For many of us, Wilder exists in a space only a precious few ever could. It’s a space occupied by artists that effected us at a young age and inspired us to look at the world differently. In a statement from his nephew, it has been revealed that Wilder was suffering from Alzheimer’s disease. When asked why Wilder didn’t go public with the diagnosis, his nephew stated that “the decision to wait until this time to disclose his condition wasn’t vanity, but more so that the countless young children that would smile or call out to him “there’s Willy Wonka,” would not have to be then exposed to an adult referencing illness or trouble and causing delight to travel to worry, disappointment or confusion.”
“He simply couldn’t bear the idea of one less smile in the world.”
Gene Wilder made the world a happier place.
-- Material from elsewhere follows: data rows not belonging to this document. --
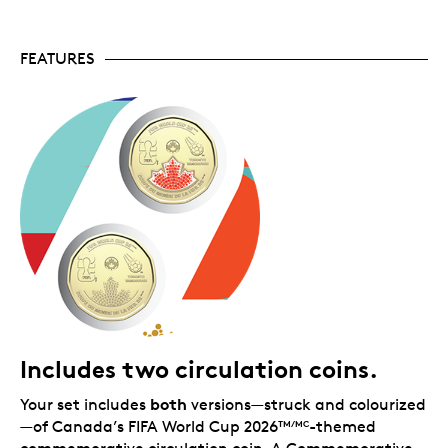
2026
games, but with colours randomized so
TM/MC
every fan gets a truly unique design—no two folders
will be the same!
FEATURES
Includes two circulation coins.
both
Your set includes
versions—struck and colourized
—of Canada’s FIFA World Cup 2026
-themed
TM/MC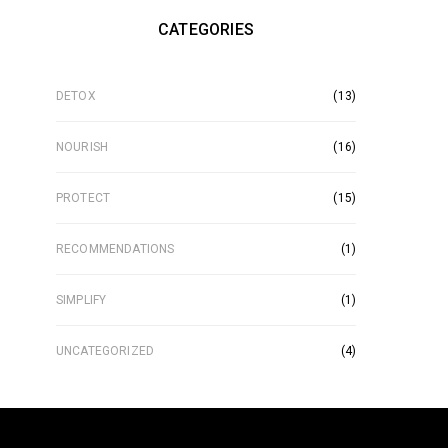
CATEGORIES
DETOX
(13)
NOURISH
(16)
PROTECT
(15)
RECOMMENDATIONS
(1)
SIMPLIFY
(1)
UNCATEGORIZED
(4)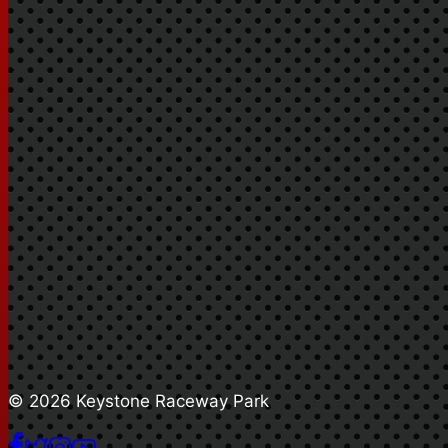
© 2026 Keystone Raceway Park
In interviews, he has said that the first moment he ever consciously tried to make anyone laugh was shortly after his mother had her first heart attack. He was eight years old at the time. A doctor came to the house and told him, “Don’t ever argue with your mother. You might kill her. Try to make her laugh.” So, he did. The healing power of Wilder’s comedy is consistently present in his body of work. Wilder always played the sad clown to the hilt, managing to perfectly intertwine comedy and tragedy. You can see it in Willy Wonka’s eyes as he walks around his immaculate factory. It’s a perfect world of “pure imagination,” but he has no one to share it with.
Wilder also had a knack for choosing projects that had meaningful comedy in them. Blazing Saddles is a film that would never be made today with quite the same irreverence of the time. In particular, the way the film pokes fun at race relations in America is something that would probably turn off many moviegoers for holding up a mirror to society.
There are many great performances in his catalogue, but the one that always stuck in the public consciousness was his iconic portrayal of Willy Wonka. His Wonka was the kind of character you simply couldn’t take your eyes off of. There’s a Chaplin-esque physicality to him in that role. It appears in moments such as his descent down the steps into the Chocolate Room or the famous somersault after limping out of his factory. However, my favorite moments of Wilder’s were always when get let himself get quiet, smaller, more intimate. He had an enormous gift for saying so much without saying a thing at all.
Wilder will be missed greatly. Whether it was his madcap performance as Frederick Frankenstein or his live-wire energy as Leo Bloom in The Producers, he has left a body of work to be cherished by generations to come.